### [Required action]
Reproduce only the lines that run from the line containing "Réutilisations" to the end of the entries below, exactly as they stand.

────────────────────

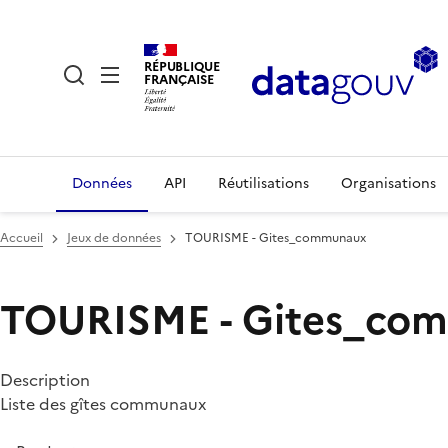
RÉPUBLIQUE
FRANÇAISE
Données
API
Réutilisations
Organisations
Accueil
Jeux de données
TOURISME - Gites_communaux
TOURISME - Gites_co
Description
Liste des gîtes communaux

────────────────────

### [Expected answer]
Réutilisations
Organisations
Accueil
Jeux de données
TOURISME - Gites_communaux
TOURISME - Gites_co
Description
Liste des gîtes communaux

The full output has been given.